It seems like James has thrown out the multipliers for the older cards (pre GCN) - they all appear as if they were not able to run mfakto. 6950/6970 have been on this list before. We have only very few samples so the entry can be rather inaccurate. These cards use a distinct architecture (VLIW4), where I did not really optimize mfakto for. If you run the mfakto 0.15 benchmarking script, then I may be able to see if using another kernel would give better results. I will probably not do more optimizations than that for VLIW4.

willmore 2015-06-05 21:24

perftestmfakto.cmd missing
 
1 Attachment(s)
I don't know what I did wrong, but I pulled a .zip from the github and put it on my test machine. I can't find a perftestmfakto.cmd script. So, I ran mfakto with --perftest. Here are the results.

CPU is a Pentium G2020 and the GPU is an HD7770.

If there is more I should do, please let me know. I would be glad to help test.

willmore 2015-06-07 03:24

It failed some selftests as well. I can send you the selftest log. Even xz compressed, it's 2.3 MB. Lots of output there.

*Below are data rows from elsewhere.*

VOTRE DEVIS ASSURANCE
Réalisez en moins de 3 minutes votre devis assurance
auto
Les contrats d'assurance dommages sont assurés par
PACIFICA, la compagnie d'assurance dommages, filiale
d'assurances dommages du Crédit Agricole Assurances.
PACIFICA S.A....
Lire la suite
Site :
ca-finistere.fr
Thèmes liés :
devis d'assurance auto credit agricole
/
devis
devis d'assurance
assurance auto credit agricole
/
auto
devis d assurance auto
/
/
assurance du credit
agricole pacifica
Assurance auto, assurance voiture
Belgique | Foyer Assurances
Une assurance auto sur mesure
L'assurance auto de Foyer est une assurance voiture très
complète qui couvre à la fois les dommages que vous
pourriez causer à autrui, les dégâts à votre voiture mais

I have installed 0.14 and it passed the -st2 just fine. I'm running the performance test on it out of curiousity. I can provide any of those logs if you think it might be of help.

Cheers.

Ethan (EO) 2015-06-08 19:19

1 Attachment(s)
[QUOTE=Bdot;403127]It seems like James has thrown out the multipliers for the older cards (pre GCN) - they all appear as if they were not able to run mfakto. 6950/6970 have been on this list before. We have only very few samples so the entry can be rather inaccurate. These cards use a distinct architecture (VLIW4), where I did not really optimize mfakto for. If you run the mfakto 0.15 benchmarking script, then I may be able to see if using another kernel would give better results. I will probably not do more optimizations than that for VLIW4.[/QUOTE]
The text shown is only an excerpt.